= McMaster Innovation Park =

McMaster Innovation Park (MIP) is an innovation and research facility located approximately two kilometres east of McMaster University in Hamilton, Ontario. McMaster Innovation Park focuses on supporting startups, business, research through providing property management services as well as business aid. Entrepreneurs, firms, researchers, industry partners, business mentors and support facilities are the main customers of the firm. MIP currently houses five buildings: the Atrium@MIP, CanmetMATERIALS, McMaster Automotive Resource Centre (MARC), Biomedical Engineering and Advanced Manufacturing (BEAM) project centre and envisions 10 buildings on site within 10 years with 1,500–1,800 people working full-time.

==History==

In early 2005, McMaster University announced its plans to build a research park on property previously used by an appliance manufacturing company. Later in year, the Province of Ontario allocated $10 million in funding to the project and MIP was well into the development stages. Also in 2005, the Federal Government announced that it would be moving the CanmetMATERIALS Technology Laboratory to MIP, making the park a focal point for innovation in technology for the entire country. In October 2009, The Atrium@MIP had its grand opening, meaning the park itself was officially open. By February 2011, the CanmetMATERIALS Building was complete, and the federal government had moved from Ottawa into MIP. Construction of the MARC Building had begun in 2011, and it was completed in fall of 2013. Tenants moved in and started working on their state-of-the-art automotive technology research.

==The Atrium@MIP==

The Atrium@MIP houses over 114 tenants ranging from start-up companies and accelerators to research labs. It was the first completed multi-tenant building at McMaster Innovation Park.

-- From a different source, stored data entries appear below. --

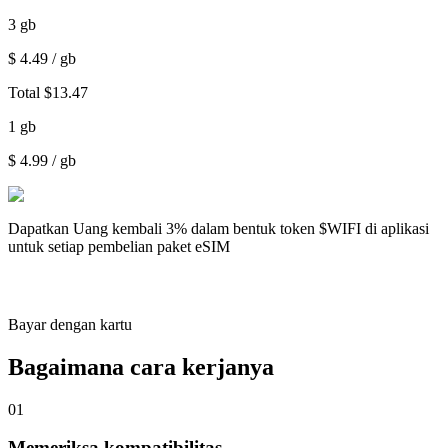
3
gb
$
4.49
/ gb
Total
$
13.47
1
gb
$
4.99
/ gb
Dapatkan
Uang kembali 3%
dalam bentuk token $WIFI di aplikasi
untuk setiap pembelian paket eSIM
Bayar dengan kartu
Bagaimana cara kerjanya
01
Memeriksa kompatibilitas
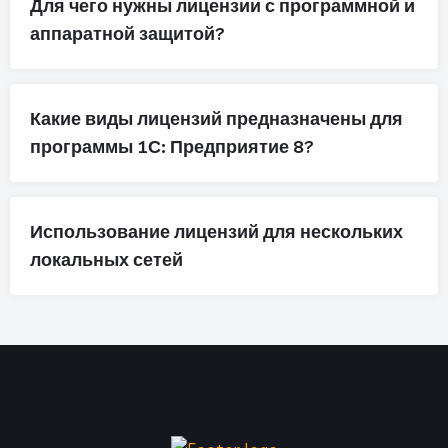
Для чего нужны лицензии с программной и
аппаратной защитой?
Какие виды лицензий предназначены для
программы 1С: Предприятие 8?
Использование лицензий для нескольких
локальных сетей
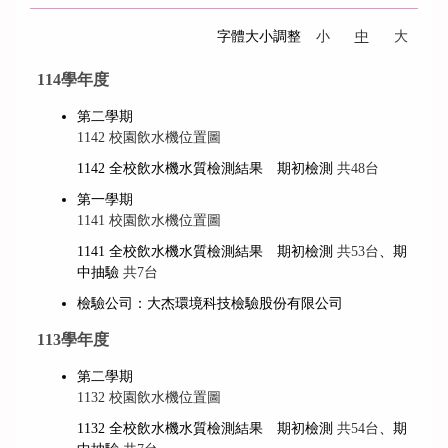
字體大小調整
小
中
大
114學年度
第二學期
1142 校園飲水機位置圖
1142 全校飲水機水質檢測結果 期初檢測
共48台
第一學期
1141 校園飲水機位置圖
1141 全校飲水機水質檢測結果 期初檢測
共53台
、期
中抽驗
共7台
檢驗公司：大杰環境科技檢驗股份有限公司
113學年度
第二學期
1132 校園飲水機位置圖
1132 全校飲水機水質檢測結果 期初檢測
共54台
、期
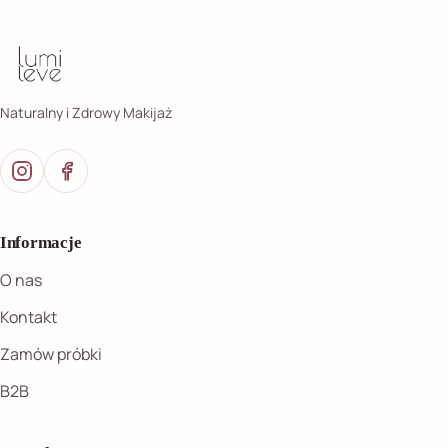
Naturalny i Zdrowy Makijaż
Informacje
O nas
Kontakt
Zamów próbki
B2B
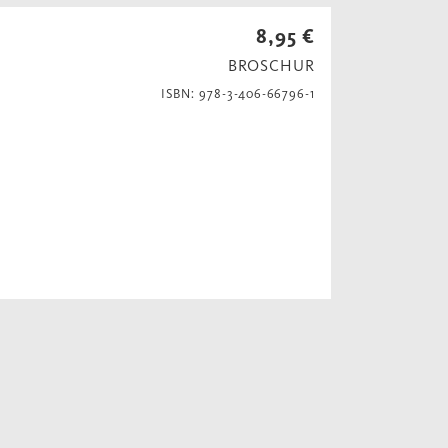
8,95 €
BROSCHUR
ISBN: 978-3-406-66796-1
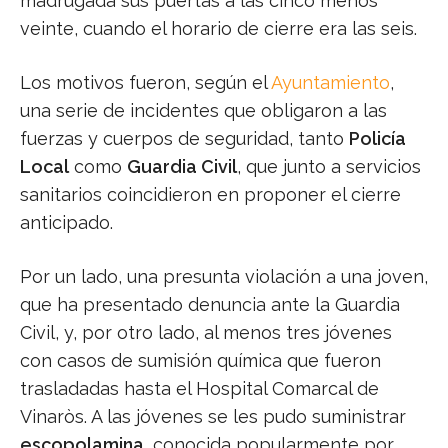
madrugada sus puertas a las cinco menos
veinte, cuando el horario de cierre era las seis.
Los motivos fueron, según el
Ayuntamiento
,
una serie de incidentes que obligaron a las
fuerzas y cuerpos de seguridad, tanto
Policía
Local
como
Guardia Civil
, que junto a servicios
sanitarios coincidieron en proponer el cierre
anticipado.
Por un lado, una presunta violación a una joven,
que ha presentado denuncia ante la Guardia
Civil, y, por otro lado, al menos tres jóvenes
con casos de sumisión química que fueron
trasladadas hasta el Hospital Comarcal de
Vinaròs. A las jóvenes se les pudo suministrar
escopolamina,
conocida popularmente por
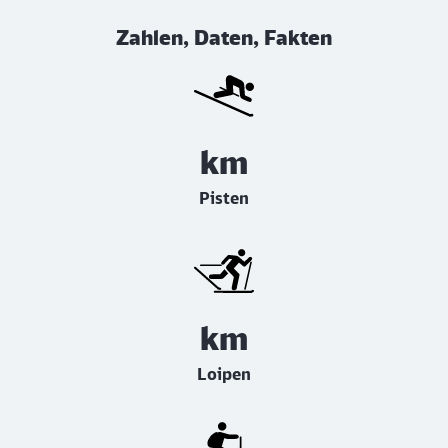
Zahlen, Daten, Fakten
km
Pisten
km
Loipen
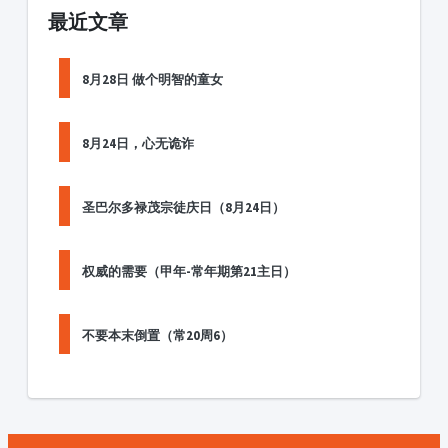
最近文章
8月28日 做个明智的童女
8月24日，心无诡诈
圣巴尔多禄茂宗徒庆日（8月24日）
权威的需要（甲年-常年期第21主日）
不要本末倒置（常20周6）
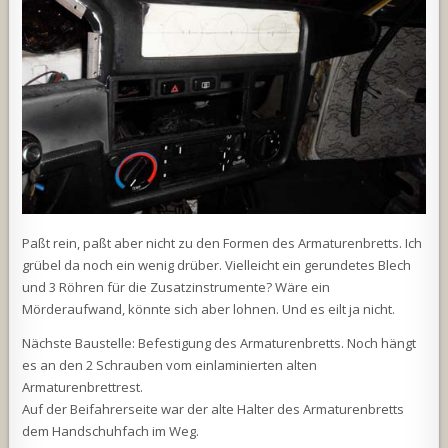
Paßt rein, paßt aber nicht zu den Formen des Armaturenbretts. Ich
grübel da noch ein wenig drüber. Vielleicht ein gerundetes Blech
und 3 Röhren für die Zusatzinstrumente? Wäre ein
Mörderaufwand, könnte sich aber lohnen. Und es eilt ja nicht.
Nächste Baustelle: Befestigung des Armaturenbretts. Noch hängt
es an den 2 Schrauben vom einlaminierten alten
Armaturenbrettrest.
Auf der Beifahrerseite war der alte Halter des Armaturenbretts
dem Handschuhfach im Weg.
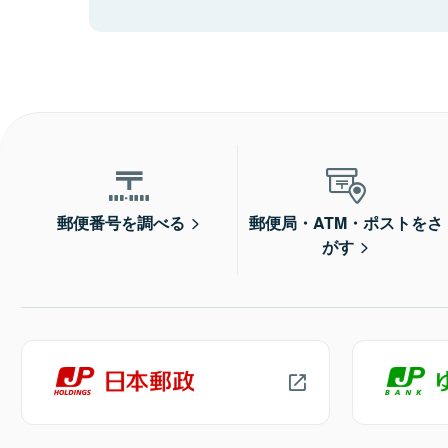
郵便番号を調べる
郵便局・ATM・ポストをさ
がす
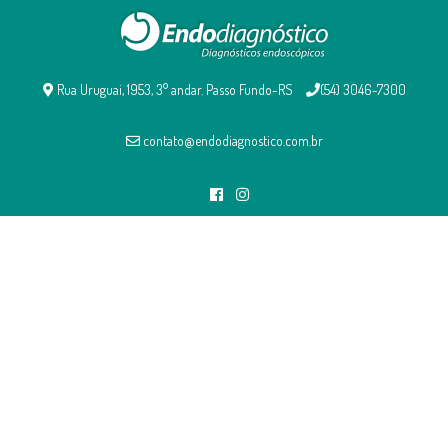
Rua Uruguai, 1953, 3° andar. Passo Fundo-RS
(54) 3046-7300
contato@endodiagnostico.com.br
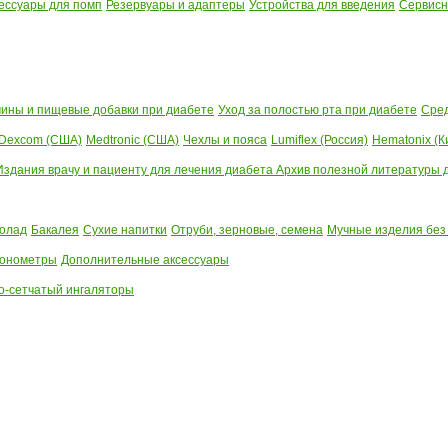
ессуары для помп
Резервуары и адаптеры
Устройства для введения
Сервисн
ины и пищевые добавки при диабете
Уход за полостью рта при диабете
Сред
Dexcom (США)
Medtronic (США)
Чехлы и пояса
Lumiflex (Россия)
Hematonix (К
Издания врачу и пациенту для лечения диабета
Архив полезной литературы до
олад
Бакалея
Сухие напитки
Отруби, зерновые, семена
Мучные изделия без
тонометры
Дополнительные аксессуары
о-сетчатый ингаляторы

The Atrium@MIP multi-tenant building is the only remaining office building that was part of Camco's Manufacturing plant, which operated in Hamilton for almost 100 years. MIP has now transformed what once was the site of Westinghouse/Camco Warehouse and Manufacturing plants into a research park. MIP houses several displays showing historical retrospectives of the site and of Westinghouse's activity in Hamilton. The demolition and site reclamation began 2005 and was completed in 2009.

==CanmetMATERIALS==

The CanmetMATERIALS research centre is dedicated to metals and materials fabrication, processing and evaluation.

CanmetMATERIALS is part of the Department of Natural Resources Canada and relocated from Ottawa to McMaster Innovation Park in 2011 to strategically locate itself at the center of the Canadian manufacturing sector. This building of 167,000 square feet located at 183 Longwood Rd. South houses over 100 staff who undertake over 100 collaborative research and development projects per year with industry, academia and other government departments.

==McMaster Automotive Resource Centre==

The McMaster Automotive Resource Centre is one of Canada’s leading research facilities in electric and hybrid vehicles.

The MARC building was developed in 2013 within an existing building at 200 Longwood Rd. South. The $26-million facility occupies approximately 90,000 square feet on two floors and is one of very few in the world located in an academic setting allowing both private and public sectors to work together to develop, design, and test hybrid technology. The redeveloped space includes commercial garage space with multiple bays ready to receive cars for experiments and testing.

==Future projects==

McMaster University and the Fraunhofer Institute for Cell therapy and Immunology are collaborating at McMaster Innovation Park to develop a project centre focused on the fast emerging cell therapies industry. This project centre, the Centre for Biomedical Engineering and Advanced Manufacturing (BEAM), will develop innovative technologies to automate production for cell therapies, significantly lowering the cost to treat degenerative diseases like cancer. The Fraunhofer Institute for Cell Therapy and Immunology IZI, located in Leipzig, Germany, has the objective to find solutions to specific problems at the interfaces between medicine, life sciences and engineering for partners active in medicine-related industries and businesses. The Institute works closely with hospital institutions, performing quality tests and clinical studies in cooperation with its many partners.

The Emerging Technology Centre (ETC) is a project at development at McMaster Innovation Park. The ETC will have: 40,000 square feet of lab space, 5,000 square feet of lab incubator space and an atrium area. The building focuses on the research and emerging technology.

Metrolinx plans to build an Operations, Maintenance, and Storage facility (OMSF) for the proposed Hamilton LRT which will run nearby.